Contact: [email protected]

• Submitting Pull Requests: Follow our code style and include clear descriptions of your changes.
• Reporting Issues: Provide detailed information about the issue and steps to reproduce it.
• Requesting Features: Clearly explain the feature and its benefits.

This project is licensed under the MIT License.

• COVID-Net project for the initial model architecture
• TenSEAL developers for the homomorphic encryption library
• TensorFlow Federated team
• OpenMined for the TenSEAL library

1. Wang, L., Lin, Z. Q., & Wong, A. (2020).

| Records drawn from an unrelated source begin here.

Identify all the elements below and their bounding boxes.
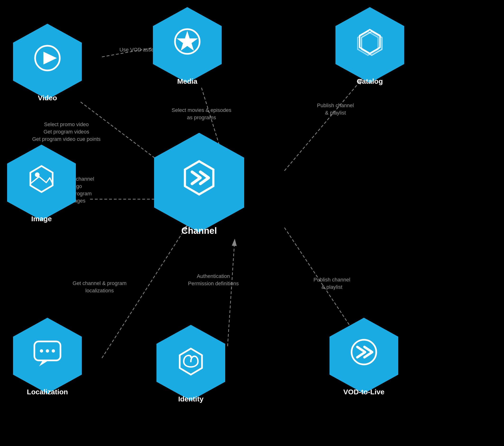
identity-label: Identity <box>157 395 225 403</box>
hex-channel: Channel <box>154 133 244 232</box>
hex-identity: Identity <box>157 325 225 401</box>
label-video-to-channel: Select promo videoGet program videosGet … <box>30 121 103 143</box>
label-channel-to-vod: Publish channel& playlist <box>302 276 361 291</box>
svg-point-30 <box>52 349 55 353</box>
svg-marker-22 <box>7 145 76 221</box>
hex-channel-bg <box>154 133 244 232</box>
hex-localization-bg <box>13 318 82 394</box>
channel-label: Channel <box>154 226 244 236</box>
svg-point-33 <box>190 356 192 358</box>
video-label: Video <box>13 94 82 102</box>
diagram-container: Use VOD assets Select promo videoGet pro… <box>0 0 504 446</box>
label-identity-to-channel: AuthenticationPermission definitions <box>180 273 247 287</box>
media-label: Media <box>153 77 222 85</box>
hex-image-bg <box>7 145 76 221</box>
svg-point-28 <box>40 349 43 353</box>
hex-video-bg <box>13 24 82 100</box>
svg-marker-25 <box>13 318 82 394</box>
hex-media-bg <box>153 7 222 83</box>
hex-vod-to-live: VOD-to-Live <box>329 318 398 394</box>
vod-to-live-label: VOD-to-Live <box>329 388 398 396</box>
hex-identity-bg <box>157 325 225 401</box>
svg-point-29 <box>46 349 49 353</box>
hex-image: Image <box>7 145 76 221</box>
hex-vod-bg <box>329 318 398 394</box>
label-localization-to-channel: Get channel & programlocalizations <box>64 280 135 295</box>
catalog-label: Catalog <box>335 77 404 85</box>
hex-localization: Localization <box>13 318 82 394</box>
svg-marker-20 <box>154 133 244 232</box>
hex-media: Media <box>153 7 222 83</box>
svg-marker-31 <box>157 325 225 401</box>
hex-video: Video <box>13 24 82 100</box>
hex-catalog-bg <box>335 7 404 83</box>
svg-marker-34 <box>329 318 398 394</box>
localization-label: Localization <box>13 388 82 396</box>
image-label: Image <box>7 215 76 223</box>
svg-line-2 <box>102 46 161 57</box>
svg-marker-16 <box>335 7 404 83</box>
svg-line-8 <box>228 240 235 346</box>
hex-catalog: Catalog <box>335 7 404 83</box>
svg-line-6 <box>285 78 363 171</box>
label-media-to-channel: Select movies & episodesas programs <box>168 107 235 121</box>
label-channel-to-catalog: Publish channel& playlist <box>306 102 365 117</box>
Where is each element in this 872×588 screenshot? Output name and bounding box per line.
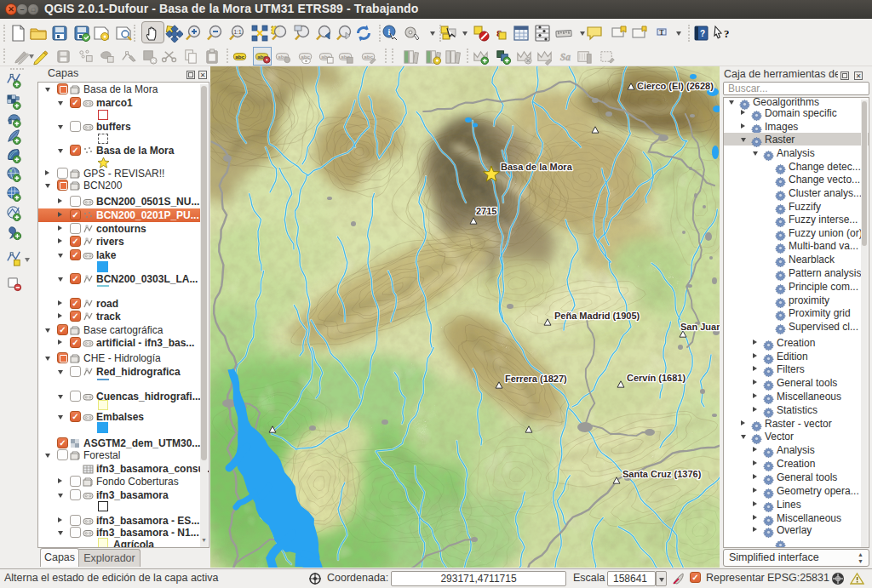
svg-text:Ferrera (1827): Ferrera (1827) (505, 374, 567, 384)
svg-text:Santa Cruz (1376): Santa Cruz (1376) (622, 469, 702, 479)
svg-text:T: T (659, 29, 664, 37)
svg-text:Cierco (El) (2628): Cierco (El) (2628) (637, 81, 714, 91)
svg-text:Peña Madrid (1905): Peña Madrid (1905) (554, 311, 640, 321)
svg-text:Sa: Sa (560, 52, 571, 62)
svg-text:?: ? (700, 29, 705, 38)
svg-text:abc: abc (235, 54, 244, 60)
svg-text:?: ? (724, 27, 729, 40)
svg-text:abc: abc (364, 54, 373, 60)
svg-text:Cervín (1681): Cervín (1681) (627, 373, 686, 383)
svg-text:i: i (388, 27, 391, 37)
svg-text:2715: 2715 (476, 206, 496, 216)
svg-text:San Juan: San Juan (680, 322, 720, 332)
svg-text:Basa de la Mora: Basa de la Mora (501, 162, 573, 172)
svg-text:1:1: 1:1 (233, 29, 241, 35)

COVID-Net: A Deep Convolutional Neural Network Design for Detection of COVID-19 Cases from Chest X-Ray Images. Scientific Reports, 10(1), 19549. https://arxiv.org/abs/2003.09871

2. Wood, A., Najarian, K., & Kahrobaei, D. (2020). Homomorphic Encryption for Machine Learning in Medicine and Bioinformatics. ACM Computing Surveys. https://eprint.iacr.org/2023/1320

3. Brand, M., & Pradel, G. (2023). Practical Privacy-Preserving Machine Learning using Fully Homomorphic Encryption. Cryptology ePrint Archive, Paper 2023/1320. https://eprint.iacr.org/2023/1320

This project was developed as part of a research initiative to improve privacy-preserving machine learning in healthcare settings.